**MATERIAL TO PROCESS:**
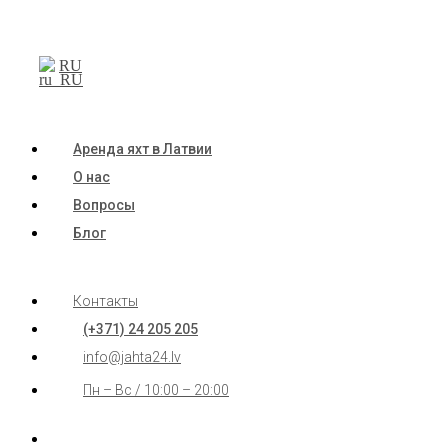
RU
Аренда яхт в Латвии
О нас
Вопросы
Блог
Контакты
(+371) 24 205 205
info@jahta24.lv
Пн – Вс / 10:00 – 20:00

**ABOUT THIS TASK:** Transcribe the full listing above exactly, with the images removed.

**PROBLEM SOLUTION:**
RU
Аренда яхт в Латвии
О нас
Вопросы
Блог
Контакты
(+371) 24 205 205
info@jahta24.lv
Пн – Вс / 10:00 – 20:00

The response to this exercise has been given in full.